Give us some privacy? I ask with thoughtspeak, our ability to communicate telepathically using the implant in my head. It’s rare, cutting-edge tech, supposedly unhackable, though I don’t toggle it on much, traditionalist that I am.
Scrambling regimes engaged, he responds.
Good, now we can talk. I’ve made a habit of not speaking my mind unless signal scrambling is active to disrupt any nearby eavesdropping tech. It’s not paranoia to assume all my communications are being monitored when most of them are.
“Just keep your eyes open,” I say, “in case Enforcement has any surprises for us.”
“I monitored the situation with Reclaimer Brady. Do you suspect additional treachery?”

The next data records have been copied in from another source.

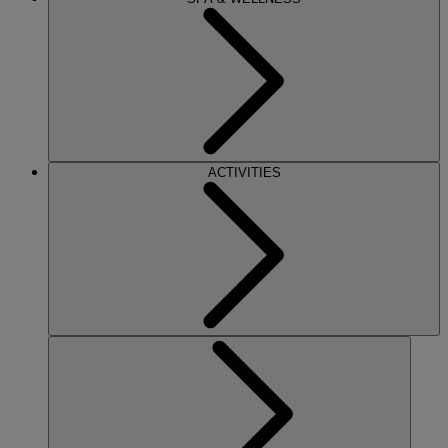
ACTIVITIES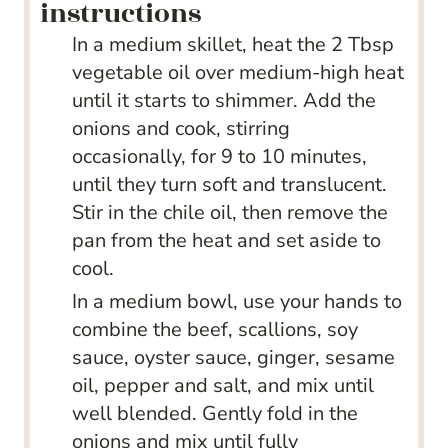
instructions
In a medium skillet, heat the 2 Tbsp
vegetable oil over medium-high heat
until it starts to shimmer. Add the
onions and cook, stirring
occasionally, for 9 to 10 minutes,
until they turn soft and translucent.
Stir in the chile oil, then remove the
pan from the heat and set aside to
cool.
In a medium bowl, use your hands to
combine the beef, scallions, soy
sauce, oyster sauce, ginger, sesame
oil, pepper and salt, and mix until
well blended. Gently fold in the
onions and mix until fully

“More than the usual? I don’t know, maybe, something’s seriously off about this mission.” Deep sigh, resisting the urge to pace. “Bloody politics. They’ve put DSS in charge of what should be our operation to run. My gut tells me we’re going to be used. Badly.”
“Your gut is usually correct.”
I stifle a smile. “Let’s hear it.”
“Eighty-nine-point-three percent success in predicting future outcomes.”
“Just tell me when I’m wrong, all right?”
“I alre
ady do,” he says. “I will be vigilant for evidence of treachery.”
“Be careful about using that word.”
“Would you prefer I call it operational discretion?”
That draws a smile. “You know what I mean.”
“I do. You neglected to take your medications today.”
“Yeah?” Insufferable… I pause and step back, take a deep breath. Just let it go. Taking a reflexive look around the launch bay, I ask, “What do you think?”
“We should not be here.”
I start pacing. “Your turn to explain.”
“Operation Lost Angel has nothing to do with reclamation. No resources are allocated toward radiation cleanup, environmental restoration, or community reconstruction. Reclamation protocols stipulating cooperation with zone residents and their representatives are also not in effect: the city council has not endorsed the use of federal resources attached to this operation.”
“So why are we here?” I prompt. “The Shanghai flu?”
“I possess insufficient data to support a conclusion.”
I stop pacing and face him. “That’s never stopped you before.”
“True, but I have been unable to corroborate the statistics being promulgated by the Department of Health and Human Services regarding the outbreak in Los Angeles.”
“And the big picture?”
“The body of evidence supports the hypothesis that the acquisition and consolidation of political and economic power drive most policymaking at the highest levels of the Maxwell Administration. Despite the stated goals of disease vector containment and humanitarian relief, this operation will likely conform to this pattern of intent.”
I frown down at the deck. “And if genuine humanitarian efforts get in the way?”
“Operational discretion.”
“Yeah. See you on the ground.” I turn and stride from the bay.
Moving forward, the headache reminds me again that I’m still alive. I’m trying not to take the meds they keep foisting on me – make it harder to think, harder to lead. A drink would be better. Can’t carry a flask into a combat theater, though. I swear I will shoot the first person in the face who gives me crap today. About anything.